Approved yesterday were Richard Taranto for the Federal Circuit, Robert Bacharach for the Tenth Circuit, and William Kayatta Jr. for the First Circuit, although Sen. Jeff Sessions, R-Ala., asked to be recorded as voting no on Kayatta, the Blog of Legal Times reported.

O’Connell, nominated to be a district judge for the Central District of California, was an assistant U.S. attorney in the district at the time of her appointment to the Superior Court in 2005 by then-Gov. Arnold Schwarzenegger. She had been with that office for 10 years, after having spent five years at the law firm of Morrison & Foerster.

O’Connell received her law degree from Pepperdine University in 1990.

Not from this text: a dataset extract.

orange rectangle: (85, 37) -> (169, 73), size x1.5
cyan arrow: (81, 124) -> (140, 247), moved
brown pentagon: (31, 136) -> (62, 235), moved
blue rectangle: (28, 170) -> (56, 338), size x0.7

For a five-month stint in 2010 and 2011, she sat, under assignment, as a pro tem on Div. Eight of this district’s Court of Appeal. She became supervising judge of the North Valley District Jan. 1. She has also served on the Superior Court’s Executive Committee.

O’Connell received the highest possible rating, “Well Qualified” from the American Bar Association prior to her confirmation hearing Dec. 12.

Held over yesterday, along with O’Connell were circuit judge nominees Patty Shwartz for the Third Circuit and Caitlin Halligan for the District of Columbia Circuit, district court nominees Pamela Ki Mai Chen, Eastern District of New York; Analisa Torres and Katherine Polk Failla, Southern District of New York; Andrew Patrick Gordon, District of Nevada; Ketanji Brown Jackson, District of Columbia; Raymond P. Moore, District of Colorado; Troy L. Nunley, Eastern District of California; and Derrick Kahala Watson, District of Hawaii; and Mark A. Barnett and Claire R. Kelly, nominated to the U.S. Court of International Trade.

The 15 are among 33 previous nominees whose nominations died when Congress adjourned in January and were promptly renominated by President Obama.

Halligan’s previous nomination was blocked by a Republican filibuster—Lisa Murkowski of Alaska was the only Republican to vote for cloture—largely targeting her work as New York solicitor general, including her involvement in a suit against gun manufacturers.